Hospital chiefs have described preparing to scale back the care they offer to expectant mothers from 1 April, the deadline for frontline staff to be double-vaccinated or lose their jobs.
Hospitals in England are already 2,500 midwives short of the number they need to give every pregnant woman the right standard of care, the Commons health committee has estimated. Midwives and nurses are the two groups of frontline staff most likely to resist getting jabbed, NHS chiefs said.
Last week the Bishop of London, Sarah Mullally, a former chief nursing officer, told a House of Lords debate that as many as 12.5% of all midwives in London may lose their jobs because of their determination not to get vaccinated.
There has been speculation that the government is to delay introducing the policy, though it has insisted the date will not change. The medical royal colleges representing midwives, nurses and GPs have urged ministers to delay.
NHS insiders told the Guardian privately of their concern that women may not be able to exercise their rights under the NHS constitution to decide whether to give birth at home, in a midwife-led unit or in a hospital labour ward. Maternity guidelines say women should have the support of one midwife with them throughout their labour.
“The truth is that we won’t cope [if many midwives leave rather than get vaccinated]. It’ll be much harder to have a home birth and women may have to resort to [hiring] doulas,” said an executive at one hospital where many midwives remain unvaccinated 10 days before the 3 February cutoff set by NHS England for receiving a first dose.
Trainee midwives will also have to play a bigger role to help compensate for the loss of experienced, fully trained colleagues, the executive added.
The chief executive of another NHS trust said: “[The loss of midwives means] neighbouring units would have to do mutual aid when busy, so yes, more women will be asked to change their hospital of choice at the last minute.
“Hospitals will also have less capacity to do antenatal and postnatal appointments and midwife birthing units will be compromised because you would pull staff on to labour wards.”

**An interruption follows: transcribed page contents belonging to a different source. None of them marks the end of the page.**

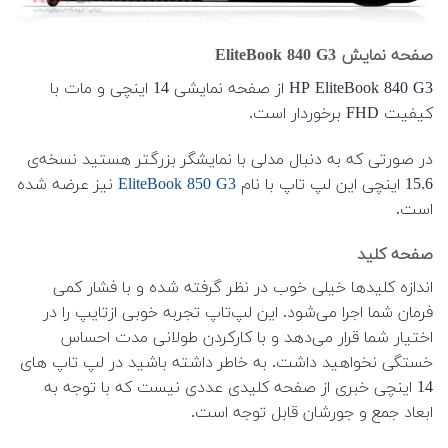
صفحه نمایش EliteBook 840 G3
HP EliteBook 840 G3 از صفحه نمایشی 14 اینچی و مات با
کیفیت FHD برخوردار است.
در صورتی که به دنبال مدلی با نمایشگر بزرگتر هستید نسخه‌ی
15.6 اینچی این لپ تاپ با نام
EliteBook 850 G3
نیز عرضه شده
است.
صفحه کلید
اندازه‌ کلیدها خیلی خوب در نظر گرفته شده و با فشار کمی
فرمان شما اجرا می‌شود. این لپ‌تاپ تجربه‌ خوبی ازتایپ را در
اختیار شما قرار می‌دهد و با کارکردن طولانی مدت احساس
خستگی نخواهید داشت. به خاطر داشته باشید در لپ تاپ های
14 اینچی خبری از صفحه کلیدی عددی نیست که با توجه به
ابعاد جمع و جورشان قابل توجه است.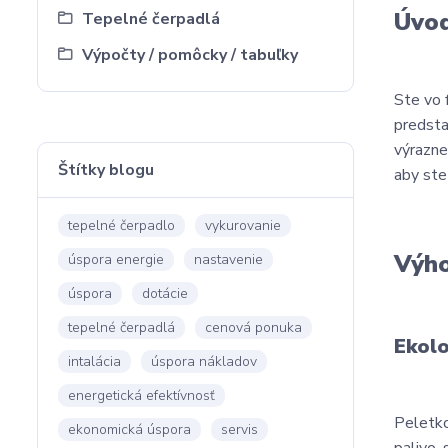
Úvo
Tepelné čerpadlá
Výpočty / pomôcky / tabuľky
Ste vo 
predsta
výrazne
Štítky blogu
aby ste
tepelné čerpadlo
vykurovanie
Výho
úspora energie
nastavenie
úspora
dotácie
tepelné čerpadlá
cenová ponuka
Ekolo
intalácia
úspora nákladov
energetická efektívnosť
Peletko
ekonomická úspora
servis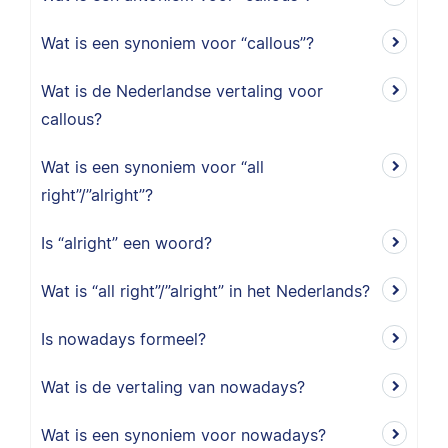
Wat is een synoniem voor “callous”?
Wat is de Nederlandse vertaling voor
callous?
Wat is een synoniem voor “all
right”/”alright”?
Is “alright” een woord?
Wat is “all right”/”alright” in het Nederlands?
Is nowadays formeel?
Wat is de vertaling van nowadays?
Wat is een synoniem voor nowadays?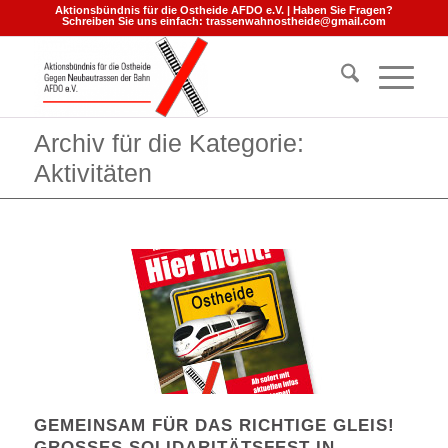
Aktionsbündnis für die Ostheide AFDO e.V. | Haben Sie Fragen?
Schreiben Sie uns einfach:
trassenwahnostheide@gmail.com
Archiv für die Kategorie:
Aktivitäten
GEMEINSAM FÜR DAS RICHTIGE GLEIS!
GROSSES SOLIDARITÄTSFEST IN S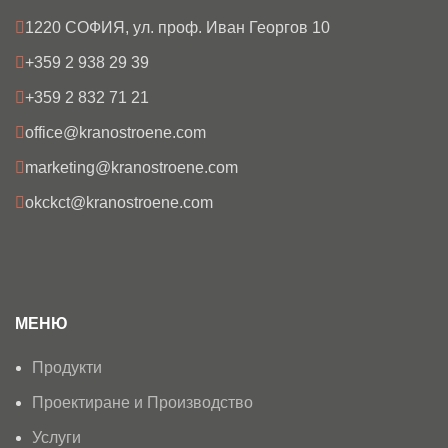
с
1220 СОФИЯ, ул. проф. Иван Георгов 10
л
+359 2 938 29 39
+359 2 832 71 21
office@kranostroene.com
marketing@kranostroene.com
okckct@kranostroene.com
МЕНЮ
Продукти
Проектиране и Производство
Услуги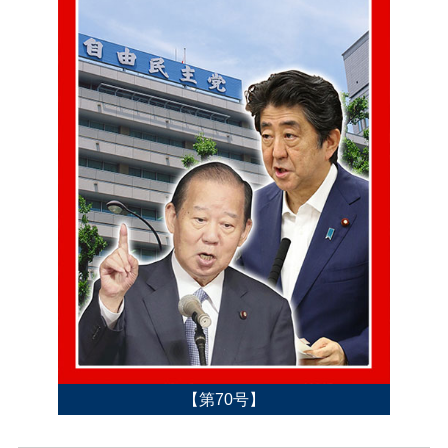
【第70号】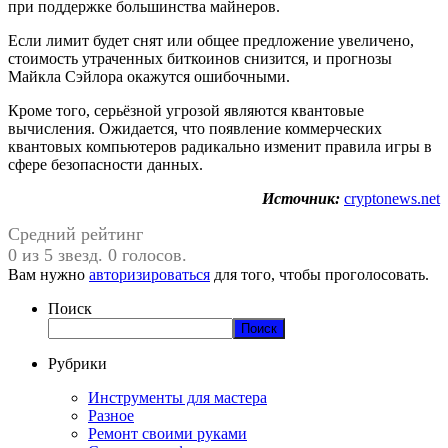
при поддержке большинства майнеров.
Если лимит будет снят или общее предложение увеличено,
стоимость утраченных биткоинов снизится, и прогнозы
Майкла Сэйлора окажутся ошибочными.
Кроме того, серьёзной угрозой являются квантовые
вычисления. Ожидается, что появление коммерческих
квантовых компьютеров радикально изменит правила игры в
сфере безопасности данных.
Источник:
cryptonews.net
Средний рейтинг
0 из 5 звезд. 0 голосов.
Вам нужно
авторизироваться
для того, чтобы проголосовать.
Поиск
Поиск
Рубрики
Инструменты для мастера
Разное
Ремонт своими руками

Barking, Havering and Redbridge trust in London recently said its existing lack of midwives combined with a likely loss linked to mandatory jabs will pose a major challenge.
Matthew Trainer, its chief executive, told a board meeting that the birth centre at its Queen’s hospital in Romford, Essex, which is already closed because of the midwife shortage, would have to remain shut “if we lost another chunk of midwives” as a result of the new requirement.
Another senior NHS figure said: “From conversations I’ve had, I think that more than half of all maternity units will have difficulty maintaining their normal maternity services.”
Chris Hopson, the chief executive of hospital body NHS Providers, last month cited the case of an unnamed maternity unit that is facing the potential loss of as many as 40 midwives.
The Department of Health and Social Care defended the policy and gave no hint of a delay. A spokesperson said: “Health and social care workers look after the most vulnerable people in society, who could face serious health consequences if exposed to the virus.
“Ensuring staff are vaccinated is the right thing to do to protect patients and those in care. The vast majority of NHS staff have had the vaccine which is our best defence against Covid-19.”